Am I seriously the only one who one day thought really long and hard about the question, “How the fu*k did I end up here?”
Of course not…we’ve all had them. Single Ladies, Coupled Ladies, Married Ladies, Divorced Ladies….everyone gets these thoughts from time to time and I seemed to be no different.
I realized I had spent my life dreaming…always dreaming but never doing.
Why? I hid behind the oh so fun excuses that I feel like we as a society consistently put on ourselves day in and day out for whatever reason that may be:
“I’m not good enough,” “I don’t have enough time” “No one will like what I make/have to offer/say” “It will never happen to me”
WRONG. All of those words are just that, words. Nothing in any of those statements is true…but of course add in some hormones, life responsibilities and stress and those things become real.
But after getting into a bad car wreck with my daughter, as I was sitting in the parking lot waiting for the tow truck to take our car away I remember just thinking to myself quietly, “What if that was it? What if……”
And that what if stuck with me. It continued to stick with me as I went through recovery. Every day and every night, consistent thoughts of what I didn’t do, what I want to do and what I can do continued to go through my head. Soon this hunger…this drive…these what ifs turned to…
And that switch…that slight change…it enlightened my soul to a new profound sense of well being that I realized there’s no WAY I can go back into believing the false sentences of doubt that had plagued my female mind since as far as I can remember.
Now I get it, life is tough. Kids, Work, Bills, Debt, Relationships, Family, Stress, Debt, Bills, Bills Bills…I get ALL of that.
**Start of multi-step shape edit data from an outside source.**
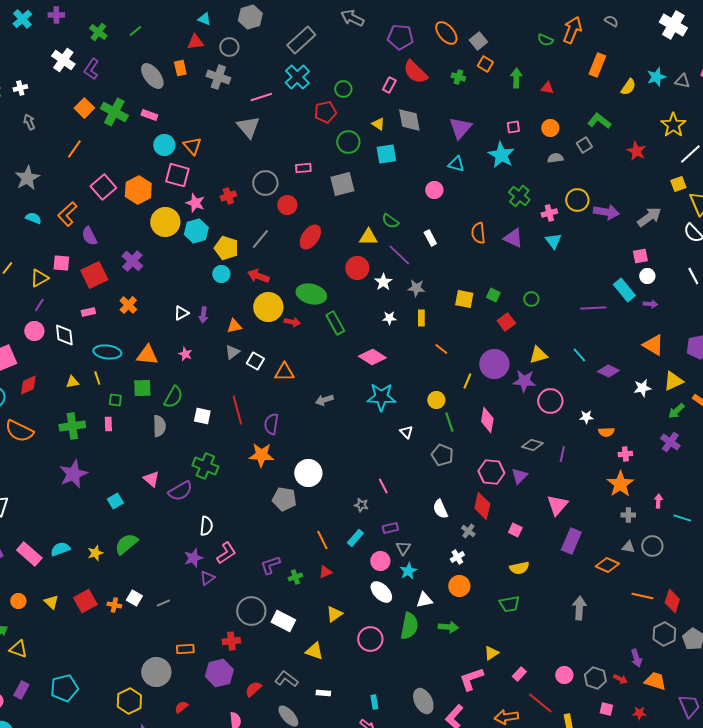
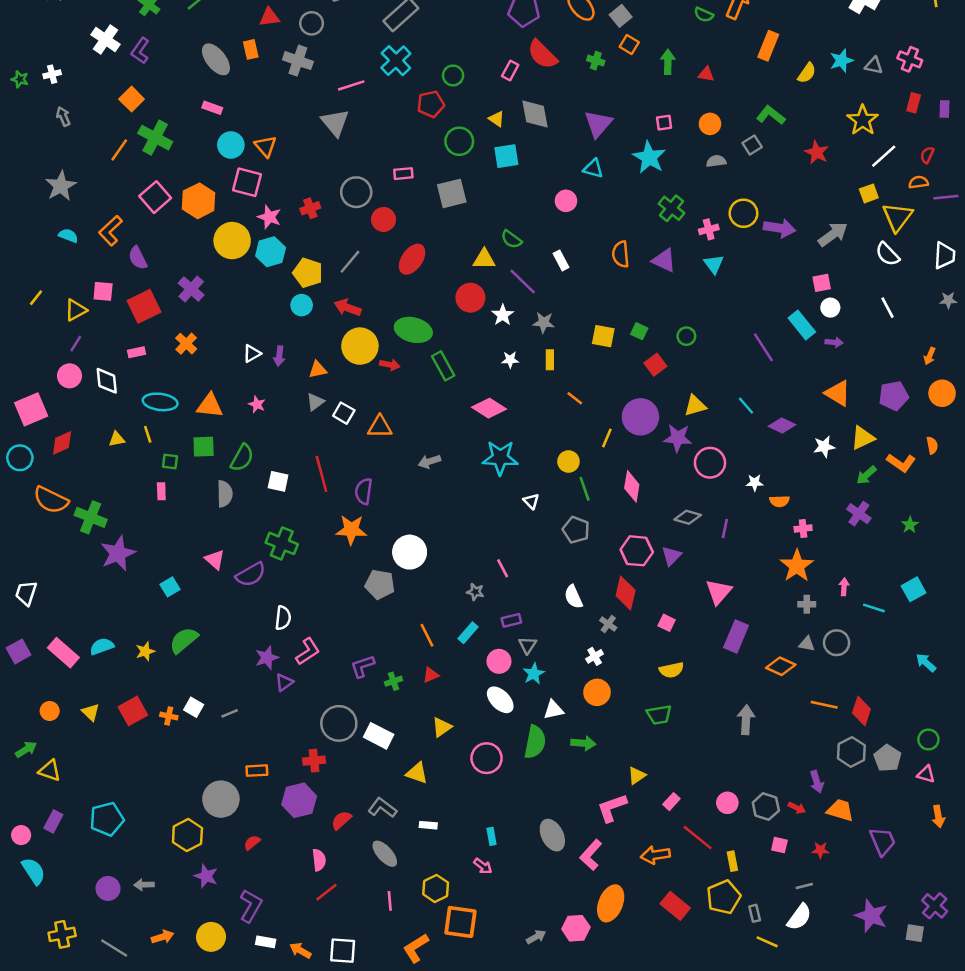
green cross: (114, 112) -> (155, 138), moved
purple line: (593, 308) -> (763, 347), turned 60
green cross: (72, 426) -> (91, 517), moved, turned 30

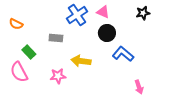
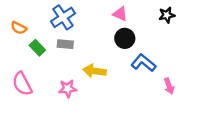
blue cross: (77, 15) -> (63, 17), moved
green rectangle: (29, 52) -> (37, 48), moved
pink arrow: (139, 87) -> (169, 86), moved

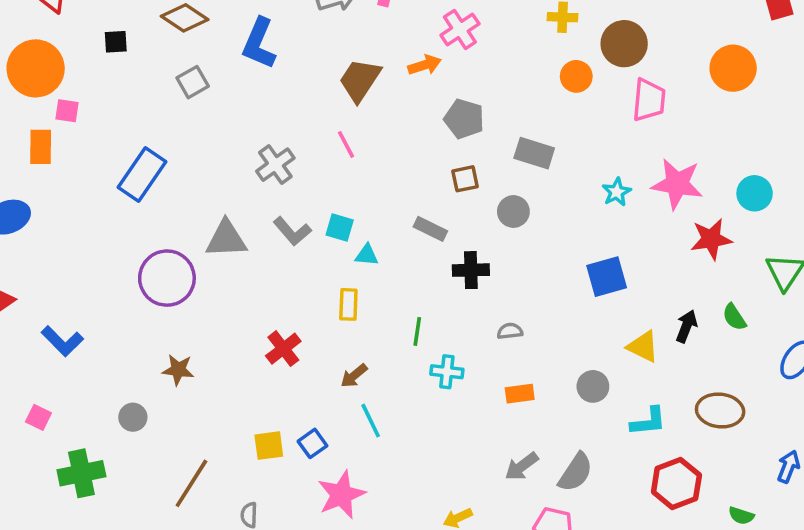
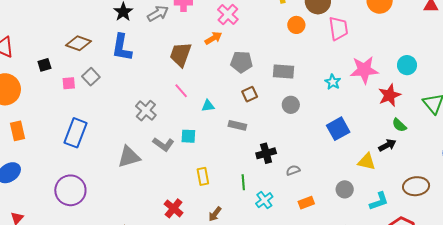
pink square: (67, 111) -> (69, 83), moved
gray circle: (513, 212) -> (291, 105), moved
cyan triangle: (367, 255) -> (208, 106), moved
black cross: (471, 270) -> (266, 153), moved
purple circle: (167, 278) -> (70, 190), moved
green semicircle: (734, 317) -> (399, 125), moved
black arrow: (686, 326) -> (387, 145), turned 54
cyan cross: (447, 372) -> (264, 200), turned -30

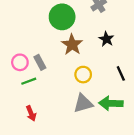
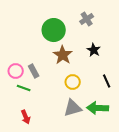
green line: (29, 81) -> (24, 88), turned 40

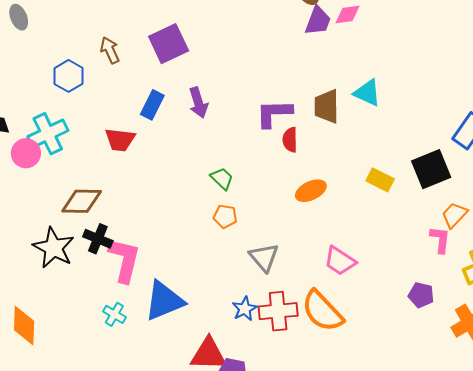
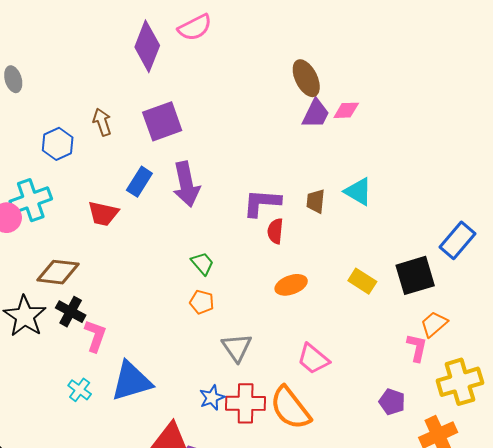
purple arrow: (198, 103) -> (186, 184), size x1.4
brown trapezoid: (327, 106) -> (316, 201), size x0.7
pink L-shape: (124, 260) -> (95, 336), size x0.7

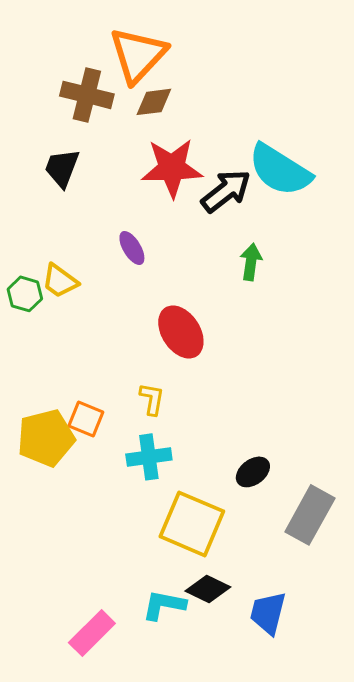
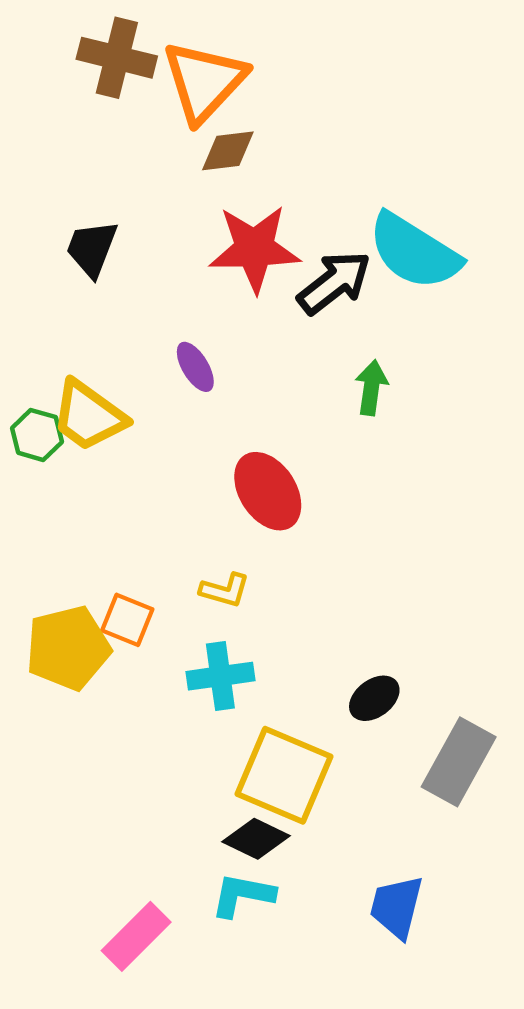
brown cross: (87, 95) -> (117, 58), moved
yellow trapezoid: (60, 281) -> (89, 416), size x1.4
yellow L-shape: (152, 399) -> (225, 590), turned 96
black diamond: (208, 589) -> (256, 839), moved

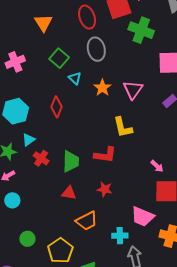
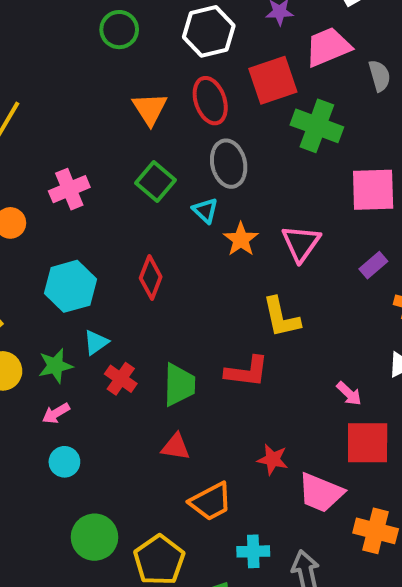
orange triangle: (43, 23) -> (150, 109), moved
cyan triangle: (75, 78) -> (205, 210), moved
red star: (105, 189) -> (273, 459), moved
cyan cross: (120, 236) -> (253, 551), moved
green circle: (27, 239) -> (94, 537), size x1.5

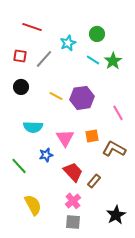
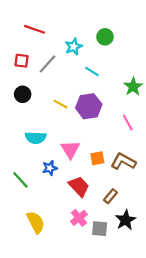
cyan line: (93, 60) -> (92, 72), moved
green star: (113, 61) -> (133, 87), moved
orange square: (92, 136) -> (97, 158), moved
brown rectangle: (94, 181) -> (110, 196), moved
black star: (116, 215) -> (126, 220), moved
gray square: (73, 222) -> (100, 229), moved

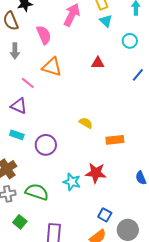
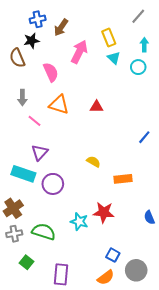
cyan circle: (130, 41) -> (138, 67), moved
gray arrow: (15, 51) -> (22, 98), moved
red triangle: (98, 63) -> (97, 107), moved
blue line: (138, 75) -> (144, 137), moved
purple triangle: (19, 106) -> (40, 152), moved, turned 48
cyan rectangle: (17, 135) -> (23, 174), size x1.6

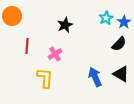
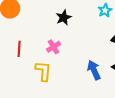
red line: (27, 46) -> (19, 49), moved

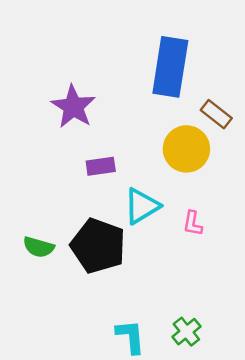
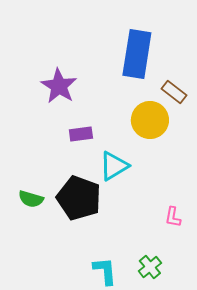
pink L-shape: (193, 224) -> (173, 217), moved

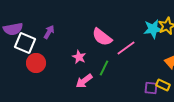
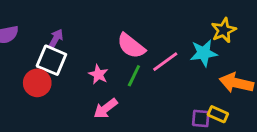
cyan star: (153, 29) -> (204, 53), moved
white square: (25, 43) -> (51, 60), moved
green line: (104, 68) -> (134, 76), moved

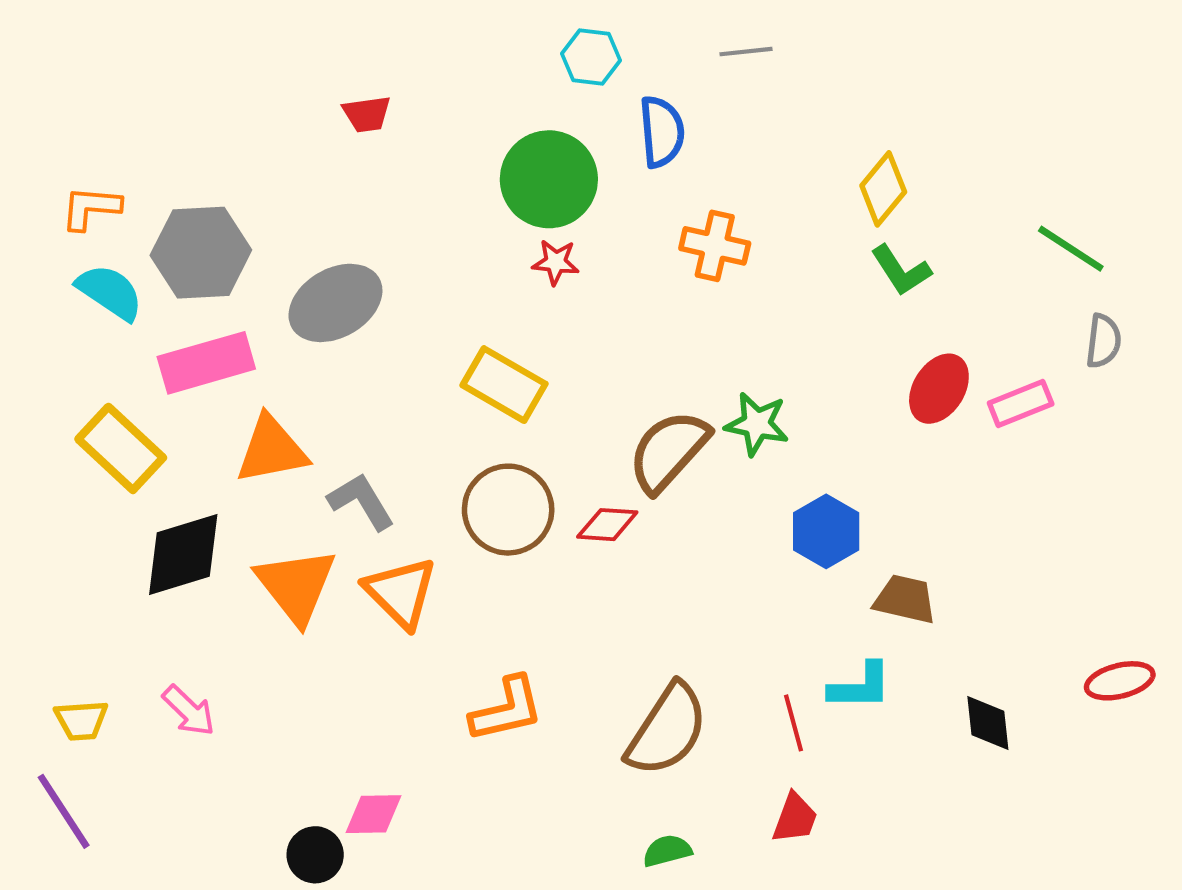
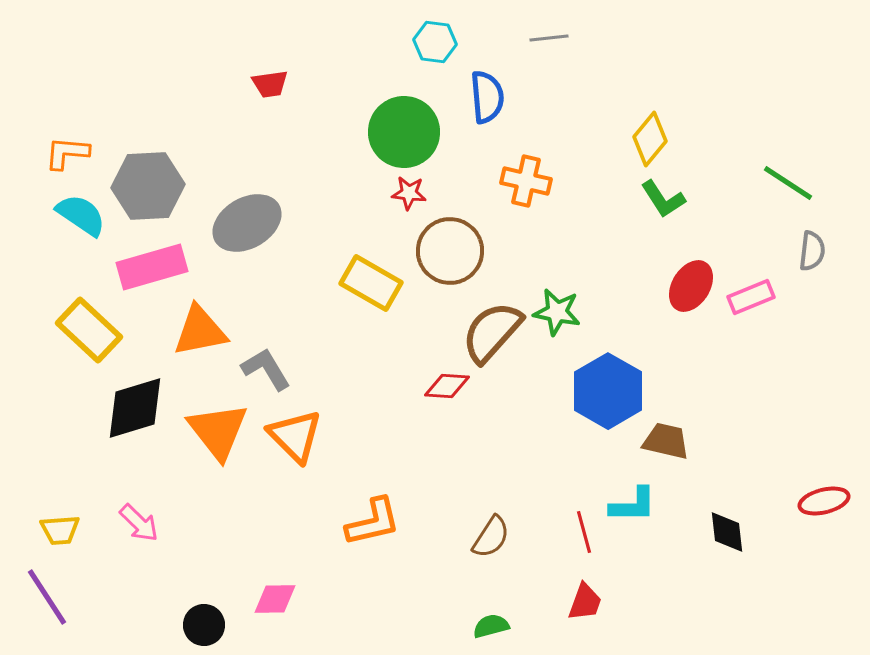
brown circle: (508, 510) -> (450, 251), moved
blue hexagon: (826, 531) -> (608, 391), size x1.4
brown semicircle: (667, 730) -> (491, 537), size x0.6
black circle: (315, 855) -> (204, 625), moved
But I will tell you…that when your hunger for more becomes so centered and focused in your mind, you will find a way to push through the bull anyway necessary. You’ll find a way to re-invent yourself…
A NU Self…..A Nu YOU. And that brought me to this blog. I am on a mission to reach out to the world and let them know all about the lovely woman behind this blog.
I’m a mother to an adorable 4 year old, who really, from her birth, started the seed of more that grew into my quest today. I am a sister and daughter to an amazing family that I am so thankful to have. I am a best friend to my slightly small circle in life that I cherish so hard – being a good friend is almost like being a family member, and I take that roll seriously. I am also the partner to an amazing man that I was lucky to find.
So if I, a small town chocolate gal with limited resources but all the dreams in the world can overcome those negative insecurities and break out to the best version of myself…well trust me, so can you.
I’m Shannon…on my way to push my designs, sewing techniques and love for everything musical out to the world and hopefully inspire you to do what you love in return.
Welcome to the Nu Me…I can’t wait to meet the Nu You.